Mas ainda assim, lá me inscrevi nesta prova com bastante tempo de antecedência pensando eu que três meses dariam para me preparar minimamente para regressar ao trail. E até davam, se eu tivesse corrido alguma coisa ultimamente.
Cheguei a colocar a minha inscrição à disposição do pessoal da minha equipa, mas a 4 dias da prova decidi, numa daquelas pancadas de última hora, que iria alinhar na partida.
E assim foi.
No sábado antes da prova, enquanto preparava o material para levar, dei com algo curioso no meu porta dorsais. O dorsal da minha última prova tinha sido exactamente o do III do Sor, ou seja, há um ano que não fazia provas (mais uma chicotada psicológica).
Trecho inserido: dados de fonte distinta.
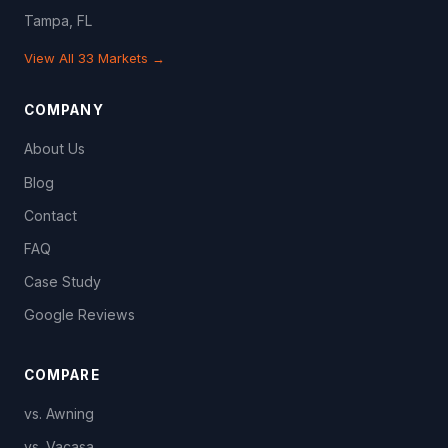
Tampa, FL
View All 33 Markets →
COMPANY
About Us
Blog
Contact
FAQ
Case Study
Google Reviews
COMPARE
vs. Awning
vs. Vacasa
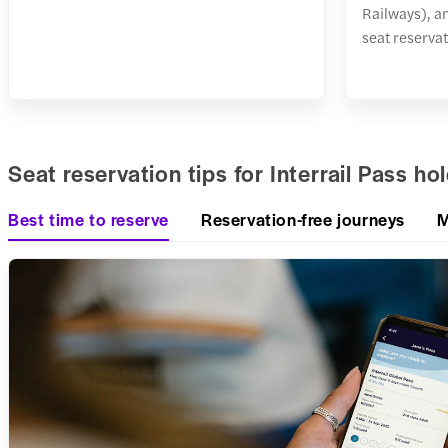
Railways), a
seat reservat
Seat reservation tips for Interrail Pass ho
Best time to reserve
Reservation-free journeys
M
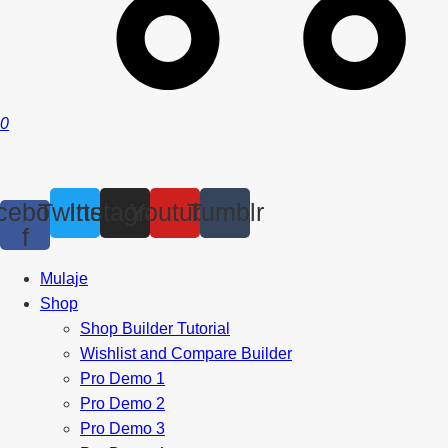
0
cebook-
Twitter
Instagram
Youtube
Tumblr
f
Mulaje
Shop
Shop Builder Tutorial
Wishlist and Compare Builder
Pro Demo 1
Pro Demo 2
Pro Demo 3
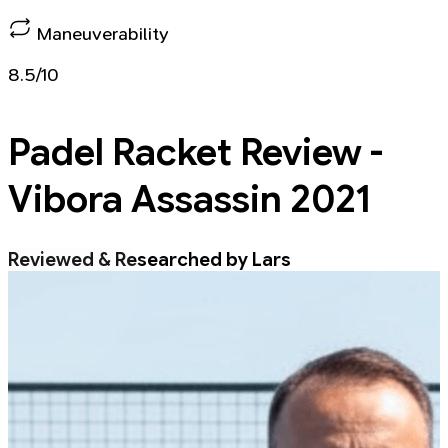
Maneuverability
8.5/10
Padel Racket
Review -
Vibora Assassin 2021
Reviewed & Researched by Lars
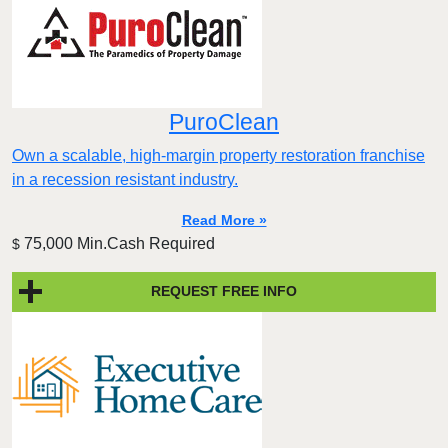
PuroClean
Own a scalable, high-margin property restoration franchise
in a recession resistant industry.
Read More »
75,000 Min.Cash Required
$
REQUEST FREE INFO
Isto vai ser bonito vai...
Que se lixe...
O pior que poderia acontecer seria ficar em último.
Á hora da partida (9h) estava o que se pode chamar uma manhã bem fresca com cerca de 33.ºC. Nada de mais, comparando com o que iríamos enfrentar ao longo do percurso.
O truque seria manter um ritmo mais ou menos constante, sem grandes aventuras e sem forçar nas subidas (essas foram feitas quase todas a andar).
Tudo estava minimamente bem, ia conversando com quem encontrava, riamos, brincávamos, dava para um bocadinho de tudo.
Até que chega a subida do km 11. Em termos de desnível até não era grande coisa. O problema é que já estava um calor abrasador e a subida foi feita sem qualquer sombra, brisa ou algo que aliviasse um pouco. Cheguei lá acima já um bocado maçado, depois foi descer até ao abastecimento onde cheguei com algumas tonturas. Demorei algum tempo aqui (mais do que o normal) comi bem e bebi bem, tudo para ver se aquilo dava para arrebitar.
Lá segui caminho e mantive o meu ritmo até ao km 13.... Aí sim, o calor fez gripar o motor. E o melhor seria não forçar. Lá me fui arrastando até à meta :P
(a minha cara à chegada diz tudo).
Foto: Paula Cristina Calha Maurício
Deixo aqui os meus sinceros parabéns a todo o pessoal envolvido na organização do IV Trail do Sor. As previsões apontavam para um dia anormalmente quente e tudo fizeram para que nada faltasse aos atletas. Os pontos de apoio e água foram reforçados e isso fez toda a diferença para todos.
Fica então o registo de mais uma prova feita. A primeira depois da longa paragem e que seja o sinónimo de conseguir voltar ao ritmo.